Its primary use is improving latency for end users through accessing cacheable content by hosting it at over 60 global edge locations.
CloudFront Alternatives and Lock-in
🚪CDNs are a highly fragmented market. CloudFront has grown to be a leader, but there are many alternatives that might better suit specific needs.
CloudFront Tips
🐥IPv6 is supported. This is a configurable setting, and is enabled by default on new CloudFront distributions. IPv6 support extends to the use of WAF with CloudFront.
While the most common use is for users to browse and download content (GET or HEAD methods) requests, CloudFront also supports (since 2013) uploaded data (POST, PUT, DELETE, OPTIONS, and PATCH).
You must enable this by specifying the allowed HTTP methods when you create the distribution.
Interestingly, the cost of accepting (uploaded) data is usually less than for sending (downloaded) data.

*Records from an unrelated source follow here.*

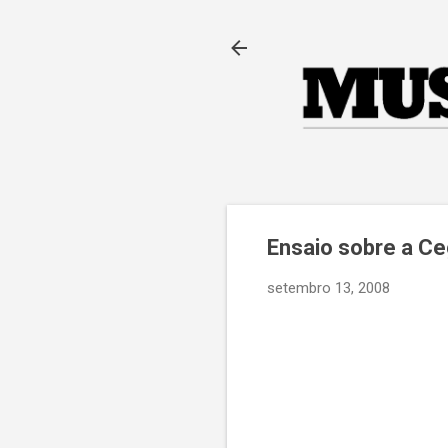
Ensaio sobre a Ce
setembro 13, 2008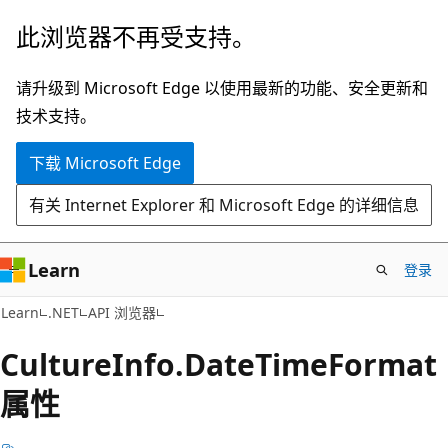
跳
跳
此浏览器不再受支持。
至
到
主
页
请升级到 Microsoft Edge 以使用最新的功能、安全更新和
要
内
技术支持。
内
导
下载 Microsoft Edge
容
航
有关 Internet Explorer 和 Microsoft Edge 的详细信息
Learn
登录
C#
Learn
.NET
API 浏览器
Culture
Info.
Date
Time
Format
属性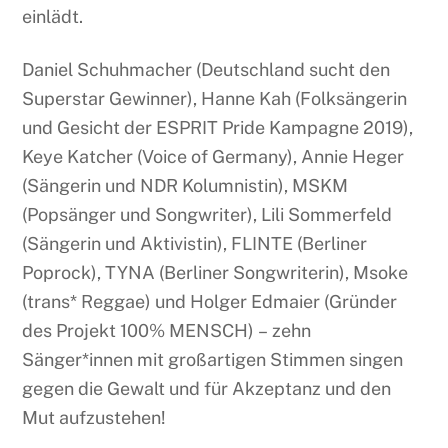
einlädt.
Daniel Schuhmacher (Deutschland sucht den
Superstar Gewinner), Hanne Kah (Folksängerin
und Gesicht der ESPRIT Pride Kampagne 2019),
Keye Katcher (Voice of Germany), Annie Heger
(Sängerin und NDR Kolumnistin), MSKM
(Popsänger und Songwriter), Lili Sommerfeld
(Sängerin und Aktivistin), FLINTE (Berliner
Poprock), TYNA (Berliner Songwriterin), Msoke
(trans* Reggae) und Holger Edmaier (Gründer
des Projekt 100% MENSCH) – zehn
Sänger*innen mit großartigen Stimmen singen
gegen die Gewalt und für Akzeptanz und den
Mut aufzustehen!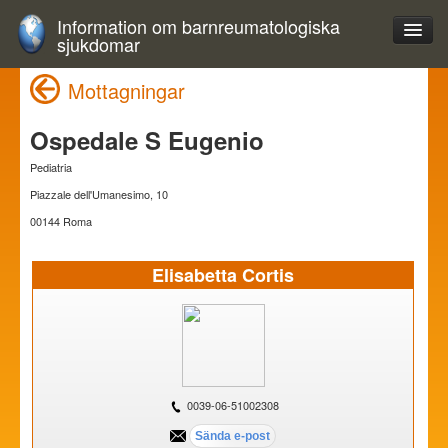
Information om barnreumatologiska
sjukdomar
Mottagningar
Ospedale S Eugenio
Pediatria
Piazzale dell'Umanesimo, 10
00144 Roma
Elisabetta Cortis
0039-06-51002308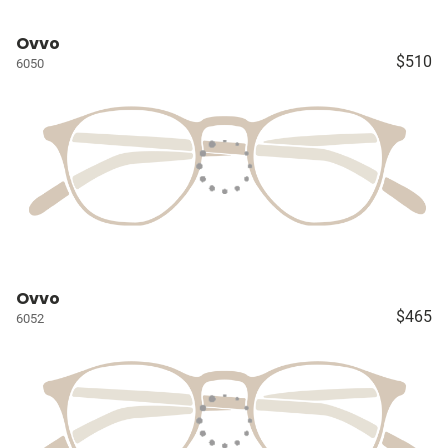
Ovvo
$510
6050
Ovvo
$465
6052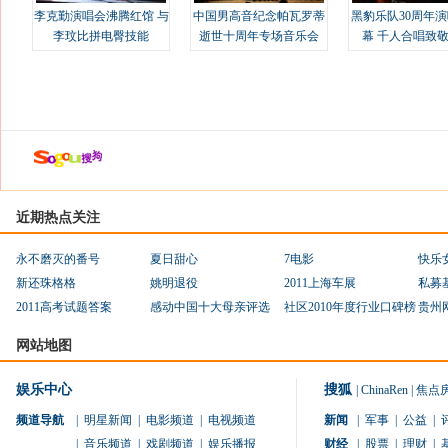
李克勤演唱会沸腾红馆 与
中国男高音纪念帕瓦罗蒂
黑豹乐队30周年
李玟比拼电臀技能
逝世十周年专场音乐会
幕 千人合唱致
近期热点关注
永不磨灭的番号
夏日甜心
7电影
快乐
新还珠格格
姚明退役
2011上海车展
私募
2011高考试题答案
感动中国十大母亲评选
社区2010年度行业口碑榜
贵州
网站地图
娱乐中心
搜狐
|
ChinaRen
|
焦点
频道导航
|
明星新闻
|
电影频道
|
电视频道
新闻
|
军事
|
公益
|
|
音乐频道
|
戏剧频道
|
娱乐播报
财经
|
股票
|
理财
|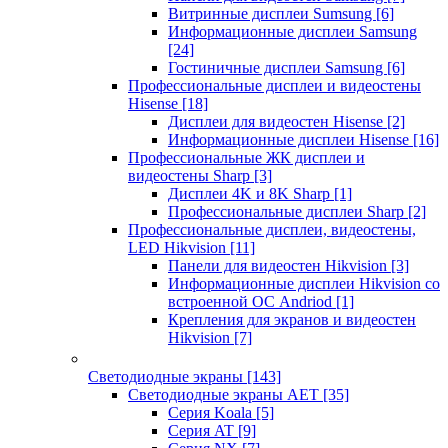
Витринные дисплеи Sumsung
[6]
Информационные дисплеи Samsung
[24]
Гостиничные дисплеи Samsung
[6]
Профессиональные дисплеи и видеостены
Hisense
[18]
Дисплеи для видеостен Hisense
[2]
Информационные дисплеи Hisense
[16]
Профессиональные ЖК дисплеи и
видеостены Sharp
[3]
Дисплеи 4K и 8K Sharp
[1]
Профессиональные дисплеи Sharp
[2]
Профессиональные дисплеи, видеостены,
LED Hikvision
[11]
Панели для видеостен Hikvision
[3]
Информационные дисплеи Hikvision со
встроенной ОС Andriod
[1]
Крепления для экранов и видеостен
Hikvision
[7]
Светодиодные экраны
[143]
Светодиодные экраны AET
[35]
Cерия Koala
[5]
Серия AT
[9]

In its basic version, CloudFront supports SSL via the SNI extension to TLS, which is supported by all modern web browsers. If you need to support older browsers, you need to pay a few hundred dollars a month for dedicated IPs.
💸⏱Consider invalidation needs carefully. CloudFront does support invalidation of objects from edge locations, but this typically takes many minutes to propagate to edge locations, and costs $0.005 per request after the first 1000 requests. (Some other CDNs support this better.)
Everyone should use TLS nowadays if possible. Ilya Grigorik’s table offers a good summary of features regarding TLS performance features of CloudFront.
An alternative to invalidation that is often easier to manage, and instant, is to configure the distribution to cache with query strings and then append unique query strings with versions onto assets that are updated frequently.
⏱For good web performance, it is recommended to enable compression on CloudFront distributions if the origin is S3 or another source that does not already compress.
CloudFront Gotchas and Limitations
🔸If using S3 as a backing store, remember that the endpoints for website hosting and for general S3 are different. Example: “bucketname.s3.amazonaws.com” is a standard S3 serving endpoint, but to have redirect and error page support, you need to use the website hosting endpoint listed for that bucket, e.g. “bucketname.s3-website-us-east-1.amazonaws.com” (or the appropriate region).
🔸By default, CloudFront will not forward HTTP Host: headers through to your origin servers. This can be problematic for your origin if you run multiple sites switched with host headers. You can enable host header forwarding in the default cache behavior settings.
🔸4096-bit SSL certificates: CloudFront do not support 4096-bit SSL certificates as of late 2016. If you are using an externally issued SSL certificate, you’ll need to make sure it’s 2048 bits. See ongoing discussion.